One of the things I enjoyed most about celebrating this Mass was the beautiful singing of the Kyrie, the Gloria, and the gradual. Both the Kyrie and the Gloria were plainsong (Mass IV, I believe), and the liveliness and sweetness of the singing was truly uplifting. The gradual, so expertly sung, gracefully fulfilled its purpose of fostering meditation on the Word of God. I felt more recollected during these portions of the Mass than I often do.

Rarely do I begin Mass, either on Sundays or on weekdays, without first having read the readings. Wednesday’s Mass was a rare exception. Why? The celebrants of the Colloquium liturgies are expected to give a short sermon (a “fervorino”). When I saw the Introit chant (Multae tribulatiónes justórum) printed in the Colloquium music book, I knew at that moment what direction I would go with the homily, and so I found it unnecessary to ask what the readings would be. Sacrosanctum Concilium, after all, specifically calls for preaching to “draw its content mainly from Scriptural and liturgical” sources (SC 35, emphasis added). It was delightful, then, to discover that the (beautifully chanted) readings resonated very well with the message of the Introit and the message that I tried to convey in the sermon.
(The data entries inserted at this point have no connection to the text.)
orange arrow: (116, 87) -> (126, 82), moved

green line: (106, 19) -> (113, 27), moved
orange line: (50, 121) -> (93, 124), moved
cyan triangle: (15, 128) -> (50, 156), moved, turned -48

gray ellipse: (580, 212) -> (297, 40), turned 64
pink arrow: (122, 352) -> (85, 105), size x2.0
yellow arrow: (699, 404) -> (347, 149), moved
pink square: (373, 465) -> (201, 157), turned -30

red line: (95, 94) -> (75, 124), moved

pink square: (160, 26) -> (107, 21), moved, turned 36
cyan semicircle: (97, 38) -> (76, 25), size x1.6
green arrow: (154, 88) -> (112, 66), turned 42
This Mass provided a welcome respite from the optional practice of daily intercessions. I have written about this tiresome practice before. When the Roman Canon is offered, all the traditional categories for general intercessions are well covered, thus making the bidding prayers superfluous.
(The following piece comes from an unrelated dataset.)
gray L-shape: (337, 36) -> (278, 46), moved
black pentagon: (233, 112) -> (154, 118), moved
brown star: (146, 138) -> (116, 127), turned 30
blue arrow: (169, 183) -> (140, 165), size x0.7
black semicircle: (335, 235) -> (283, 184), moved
The offertory was particularly beautiful, with its focus toward the magnificent high altar, the use of incense, and the complement of quality music. As the motet Sacerdotes offerunt was sung, my thoughts were focused on the task at hand. I was also reminded of the lives of the two saints being celebrated, whose self-offerings are exemplary models of ministerial priesthood and the priesthood of the lay faithful.

Distributing Holy Communion is a humbling act for every priest. It is so much more than a perfunctory task (as I recently reflected). In the Extraordinary Form, the priest actually vocalizes a prayer for each individual who comes forward to receive from him. In the Ordinary Form, although there is no such prescription, I make a private prayer for each person as he or she receives. At the Colloquium Masses, as in the Masses I celebrate in parishes and other places, the genuine devotion of the people is inspiring for priests. Surely we have all experienced exceptions to this, but just as surely, during the Communion Rite at Wednesday’s Mass, the people were able to lead me (and I presume one another) more deeply into the sacred mysteries.
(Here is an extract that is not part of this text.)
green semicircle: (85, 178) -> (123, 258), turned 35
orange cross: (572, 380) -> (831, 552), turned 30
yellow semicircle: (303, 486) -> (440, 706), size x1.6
This will conclude my series of reflections on Colloquium XXVI in St. Louis. Pastoral duties required me to leave a bit early, so I will not have reflections to offer about Friday or Saturday. I am grateful for the chance to spend time with Colloquium friends, as well as the opportunity to make new ones.

With gratitude to the CMAA board and all the organizers of the annual Colloquium, I hope to join everyone again next year!